OPEN FOR BUSINESS: Trade extremely slow
MANY people are still required to go to work during the coronavirus-imposed lockdown.
We’re speaking with essential workers to hear how their jobs have changed and how they’re keeping things turning on the Granite Belt.
A Stanthorpe hairdresser said she couldn’t believe her line of work was considered essential during the coronavirus pandemic.
Mansara Hair Design owner Sara Burton said although her work was considered essential, she may as well have closed the business, as customers hadn’t realised it was still open.
“We always had one person here just in case we had someone walk in,” Mrs Burton said.
“There was that initial announcement that you were only allowed a 30-minute appointment – I think that led people to believe that we were shut when we weren’t.”
Mrs Burton said business was extremely slow.
“Even though we were open we were probably down half in business,” she said.
“We were seeing one maybe two customers a day.
“We just rode through it.”
As clients were “spaced out” and the salon was “sterilised within an inch of its life”, business continues as close to normal as possible.

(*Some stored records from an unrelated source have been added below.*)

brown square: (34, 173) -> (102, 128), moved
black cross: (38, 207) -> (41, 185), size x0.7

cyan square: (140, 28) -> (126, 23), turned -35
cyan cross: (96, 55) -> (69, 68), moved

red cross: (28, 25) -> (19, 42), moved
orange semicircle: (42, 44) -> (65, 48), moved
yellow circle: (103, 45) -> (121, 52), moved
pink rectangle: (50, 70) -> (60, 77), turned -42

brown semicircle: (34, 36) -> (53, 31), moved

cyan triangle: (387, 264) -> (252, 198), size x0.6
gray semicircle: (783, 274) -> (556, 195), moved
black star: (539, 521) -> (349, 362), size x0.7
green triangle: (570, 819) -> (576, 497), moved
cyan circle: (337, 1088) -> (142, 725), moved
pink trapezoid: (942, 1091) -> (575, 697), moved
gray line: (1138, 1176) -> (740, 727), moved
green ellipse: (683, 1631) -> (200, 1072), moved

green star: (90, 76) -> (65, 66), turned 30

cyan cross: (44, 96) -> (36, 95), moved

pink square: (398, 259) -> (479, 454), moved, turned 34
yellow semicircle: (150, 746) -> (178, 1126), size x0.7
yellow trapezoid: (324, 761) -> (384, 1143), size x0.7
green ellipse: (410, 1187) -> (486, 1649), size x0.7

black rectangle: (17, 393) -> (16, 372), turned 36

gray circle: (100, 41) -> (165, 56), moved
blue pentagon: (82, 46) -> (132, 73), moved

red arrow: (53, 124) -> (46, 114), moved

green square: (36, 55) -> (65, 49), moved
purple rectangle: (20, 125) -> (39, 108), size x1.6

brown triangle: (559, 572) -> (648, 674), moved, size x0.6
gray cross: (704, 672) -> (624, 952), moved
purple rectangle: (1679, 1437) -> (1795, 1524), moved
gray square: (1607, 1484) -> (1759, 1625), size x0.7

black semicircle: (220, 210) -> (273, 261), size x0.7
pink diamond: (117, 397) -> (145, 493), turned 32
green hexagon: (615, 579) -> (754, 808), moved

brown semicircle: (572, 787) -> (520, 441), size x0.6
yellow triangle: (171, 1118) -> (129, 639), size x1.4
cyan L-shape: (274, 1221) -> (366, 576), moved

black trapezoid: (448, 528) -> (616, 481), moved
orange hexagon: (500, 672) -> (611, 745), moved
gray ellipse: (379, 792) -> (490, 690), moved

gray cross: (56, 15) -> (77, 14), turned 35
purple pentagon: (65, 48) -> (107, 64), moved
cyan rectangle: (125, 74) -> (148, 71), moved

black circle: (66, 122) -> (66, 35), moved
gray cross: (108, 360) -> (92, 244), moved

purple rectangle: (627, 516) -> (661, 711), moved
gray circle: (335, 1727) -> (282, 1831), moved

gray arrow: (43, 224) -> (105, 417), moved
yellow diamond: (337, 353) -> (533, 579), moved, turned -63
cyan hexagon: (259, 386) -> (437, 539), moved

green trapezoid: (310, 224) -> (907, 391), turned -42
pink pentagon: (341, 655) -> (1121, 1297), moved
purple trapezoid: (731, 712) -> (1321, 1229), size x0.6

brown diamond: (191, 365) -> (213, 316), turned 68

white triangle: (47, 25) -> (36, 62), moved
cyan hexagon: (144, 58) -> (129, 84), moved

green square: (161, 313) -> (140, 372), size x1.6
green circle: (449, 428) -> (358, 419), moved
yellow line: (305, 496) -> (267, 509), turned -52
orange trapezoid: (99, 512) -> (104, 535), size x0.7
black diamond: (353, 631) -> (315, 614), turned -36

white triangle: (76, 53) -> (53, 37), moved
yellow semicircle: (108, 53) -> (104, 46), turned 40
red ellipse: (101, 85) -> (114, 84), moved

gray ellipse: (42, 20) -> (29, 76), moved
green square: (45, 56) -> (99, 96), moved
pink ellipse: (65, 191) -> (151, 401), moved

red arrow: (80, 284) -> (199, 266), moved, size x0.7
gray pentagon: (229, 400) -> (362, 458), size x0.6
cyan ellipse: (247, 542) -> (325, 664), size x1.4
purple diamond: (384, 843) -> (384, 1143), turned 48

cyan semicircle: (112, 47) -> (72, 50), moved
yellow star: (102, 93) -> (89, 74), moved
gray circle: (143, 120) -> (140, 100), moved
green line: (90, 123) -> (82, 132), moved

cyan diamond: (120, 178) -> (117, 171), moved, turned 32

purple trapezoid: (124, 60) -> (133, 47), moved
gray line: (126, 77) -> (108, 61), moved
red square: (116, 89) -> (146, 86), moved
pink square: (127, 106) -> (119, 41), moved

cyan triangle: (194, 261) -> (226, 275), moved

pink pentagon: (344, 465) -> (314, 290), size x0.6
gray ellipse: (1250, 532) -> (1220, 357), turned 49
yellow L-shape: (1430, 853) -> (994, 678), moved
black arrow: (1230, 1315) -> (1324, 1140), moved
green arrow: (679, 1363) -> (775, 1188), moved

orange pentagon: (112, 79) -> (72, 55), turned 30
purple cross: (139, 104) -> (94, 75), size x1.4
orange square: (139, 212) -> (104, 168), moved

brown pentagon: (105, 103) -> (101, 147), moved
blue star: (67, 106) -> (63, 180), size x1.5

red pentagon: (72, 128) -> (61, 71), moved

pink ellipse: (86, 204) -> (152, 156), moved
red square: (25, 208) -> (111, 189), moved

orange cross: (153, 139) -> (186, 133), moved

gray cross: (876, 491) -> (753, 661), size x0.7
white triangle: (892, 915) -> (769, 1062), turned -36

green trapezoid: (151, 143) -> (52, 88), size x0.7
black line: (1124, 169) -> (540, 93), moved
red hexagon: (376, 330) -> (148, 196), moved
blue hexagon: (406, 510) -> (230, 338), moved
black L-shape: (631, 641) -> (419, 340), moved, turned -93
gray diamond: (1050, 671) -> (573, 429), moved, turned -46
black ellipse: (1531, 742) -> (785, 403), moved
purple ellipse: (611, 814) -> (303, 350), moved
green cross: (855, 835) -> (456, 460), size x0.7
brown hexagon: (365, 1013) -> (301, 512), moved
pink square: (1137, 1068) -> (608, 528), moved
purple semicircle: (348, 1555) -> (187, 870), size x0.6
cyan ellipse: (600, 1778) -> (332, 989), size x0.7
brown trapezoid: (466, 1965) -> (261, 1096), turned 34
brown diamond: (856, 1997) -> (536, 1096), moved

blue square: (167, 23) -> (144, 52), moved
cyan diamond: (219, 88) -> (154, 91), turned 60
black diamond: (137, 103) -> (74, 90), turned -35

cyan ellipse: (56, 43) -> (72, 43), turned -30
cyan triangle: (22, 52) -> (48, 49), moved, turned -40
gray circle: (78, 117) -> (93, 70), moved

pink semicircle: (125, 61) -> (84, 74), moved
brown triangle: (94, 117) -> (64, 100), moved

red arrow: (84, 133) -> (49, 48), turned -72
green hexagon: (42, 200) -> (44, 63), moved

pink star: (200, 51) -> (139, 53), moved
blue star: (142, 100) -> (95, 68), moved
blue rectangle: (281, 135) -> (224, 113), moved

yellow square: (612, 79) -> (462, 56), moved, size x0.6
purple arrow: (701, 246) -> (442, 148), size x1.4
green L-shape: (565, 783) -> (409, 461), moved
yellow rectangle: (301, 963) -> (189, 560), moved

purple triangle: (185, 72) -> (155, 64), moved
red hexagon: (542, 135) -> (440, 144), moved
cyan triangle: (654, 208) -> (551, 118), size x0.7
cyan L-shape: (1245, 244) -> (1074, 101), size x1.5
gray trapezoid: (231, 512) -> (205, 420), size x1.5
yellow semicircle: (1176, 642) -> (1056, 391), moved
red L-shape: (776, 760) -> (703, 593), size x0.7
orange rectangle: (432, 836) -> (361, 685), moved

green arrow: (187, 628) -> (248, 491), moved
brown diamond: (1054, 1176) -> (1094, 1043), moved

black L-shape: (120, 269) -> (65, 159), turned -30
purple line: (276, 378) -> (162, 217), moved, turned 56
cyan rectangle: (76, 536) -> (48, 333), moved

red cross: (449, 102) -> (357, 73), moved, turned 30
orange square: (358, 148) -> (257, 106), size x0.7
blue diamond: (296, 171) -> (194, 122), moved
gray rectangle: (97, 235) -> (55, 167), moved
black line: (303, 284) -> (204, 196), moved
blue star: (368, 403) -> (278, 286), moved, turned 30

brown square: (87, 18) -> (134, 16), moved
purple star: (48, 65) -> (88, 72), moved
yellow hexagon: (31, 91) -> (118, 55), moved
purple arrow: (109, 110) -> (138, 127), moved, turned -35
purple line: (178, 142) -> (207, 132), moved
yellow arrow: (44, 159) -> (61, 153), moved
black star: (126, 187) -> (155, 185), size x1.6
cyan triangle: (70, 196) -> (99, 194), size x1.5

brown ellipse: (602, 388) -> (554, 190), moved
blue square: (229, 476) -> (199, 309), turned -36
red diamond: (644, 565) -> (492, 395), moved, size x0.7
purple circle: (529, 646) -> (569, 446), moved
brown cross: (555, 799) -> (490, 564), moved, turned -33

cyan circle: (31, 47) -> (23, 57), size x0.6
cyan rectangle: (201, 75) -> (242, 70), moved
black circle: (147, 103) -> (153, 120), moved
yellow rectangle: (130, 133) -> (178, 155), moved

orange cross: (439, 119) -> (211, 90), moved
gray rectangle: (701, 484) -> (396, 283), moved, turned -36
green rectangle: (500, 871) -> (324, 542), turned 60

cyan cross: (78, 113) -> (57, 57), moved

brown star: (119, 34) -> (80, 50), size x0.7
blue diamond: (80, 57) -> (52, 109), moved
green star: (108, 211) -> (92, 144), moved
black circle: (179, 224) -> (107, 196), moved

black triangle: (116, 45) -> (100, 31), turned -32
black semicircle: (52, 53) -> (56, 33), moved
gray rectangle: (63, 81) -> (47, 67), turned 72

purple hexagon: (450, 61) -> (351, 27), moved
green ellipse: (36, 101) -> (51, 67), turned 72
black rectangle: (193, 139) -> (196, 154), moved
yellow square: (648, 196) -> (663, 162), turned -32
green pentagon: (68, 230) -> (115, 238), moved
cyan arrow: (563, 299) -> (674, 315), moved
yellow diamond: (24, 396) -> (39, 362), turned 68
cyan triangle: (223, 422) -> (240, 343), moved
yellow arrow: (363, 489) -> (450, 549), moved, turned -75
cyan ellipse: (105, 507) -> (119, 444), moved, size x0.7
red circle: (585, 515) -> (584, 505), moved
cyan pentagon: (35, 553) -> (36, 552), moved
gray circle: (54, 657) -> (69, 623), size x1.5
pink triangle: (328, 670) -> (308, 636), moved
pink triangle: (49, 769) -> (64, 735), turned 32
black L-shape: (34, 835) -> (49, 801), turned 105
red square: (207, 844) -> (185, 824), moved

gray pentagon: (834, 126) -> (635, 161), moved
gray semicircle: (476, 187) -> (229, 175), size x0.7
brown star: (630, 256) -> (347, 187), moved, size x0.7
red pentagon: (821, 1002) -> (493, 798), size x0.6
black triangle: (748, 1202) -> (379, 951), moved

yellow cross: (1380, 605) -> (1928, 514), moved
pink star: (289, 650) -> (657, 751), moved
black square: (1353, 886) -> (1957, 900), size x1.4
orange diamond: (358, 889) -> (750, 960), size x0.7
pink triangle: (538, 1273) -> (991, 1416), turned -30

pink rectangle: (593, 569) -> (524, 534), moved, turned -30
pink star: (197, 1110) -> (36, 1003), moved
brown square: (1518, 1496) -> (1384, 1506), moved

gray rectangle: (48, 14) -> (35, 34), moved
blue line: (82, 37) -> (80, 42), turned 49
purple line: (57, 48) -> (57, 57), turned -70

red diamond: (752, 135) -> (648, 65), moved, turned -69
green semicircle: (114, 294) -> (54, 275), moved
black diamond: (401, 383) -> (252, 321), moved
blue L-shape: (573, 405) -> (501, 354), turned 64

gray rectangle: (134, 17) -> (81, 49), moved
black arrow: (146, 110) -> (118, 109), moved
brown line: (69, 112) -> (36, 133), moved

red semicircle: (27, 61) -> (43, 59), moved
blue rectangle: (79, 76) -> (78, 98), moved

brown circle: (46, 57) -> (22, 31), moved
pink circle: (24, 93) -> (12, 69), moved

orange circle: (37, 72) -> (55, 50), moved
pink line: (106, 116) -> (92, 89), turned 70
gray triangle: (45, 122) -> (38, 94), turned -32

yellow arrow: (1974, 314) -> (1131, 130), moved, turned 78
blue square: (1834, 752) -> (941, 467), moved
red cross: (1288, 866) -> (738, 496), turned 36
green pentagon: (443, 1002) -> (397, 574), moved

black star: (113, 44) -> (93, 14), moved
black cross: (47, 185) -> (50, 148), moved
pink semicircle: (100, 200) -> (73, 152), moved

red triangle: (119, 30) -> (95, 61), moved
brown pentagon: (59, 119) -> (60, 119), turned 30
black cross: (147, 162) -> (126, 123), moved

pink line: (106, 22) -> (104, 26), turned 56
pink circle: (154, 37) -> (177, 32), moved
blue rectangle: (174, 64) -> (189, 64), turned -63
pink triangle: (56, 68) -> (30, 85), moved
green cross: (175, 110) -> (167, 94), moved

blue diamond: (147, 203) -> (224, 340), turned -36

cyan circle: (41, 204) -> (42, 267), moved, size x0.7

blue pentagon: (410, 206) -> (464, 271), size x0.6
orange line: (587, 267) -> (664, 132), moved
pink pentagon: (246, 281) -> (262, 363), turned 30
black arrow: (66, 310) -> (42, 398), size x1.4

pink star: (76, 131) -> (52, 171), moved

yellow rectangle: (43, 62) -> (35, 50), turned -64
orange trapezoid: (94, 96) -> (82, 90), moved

“We are very cautious with how we space everybody out,” Mrs Burton said.
“We are lucky enough to be able to have a big enough space to do that.”
As restrictions begin to relax in the coming weeks, Mrs Burton is confident her clients will begin to return.
“People have stayed away for a good four to six weeks,” she said.
“People adopted a good, commonsense approach during this time and if they were sick they wouldn’t come in.”
“We can take baked beans off the menu now for a little while,” she laughed.
“We are really looking forward to having all of our clients back in again.”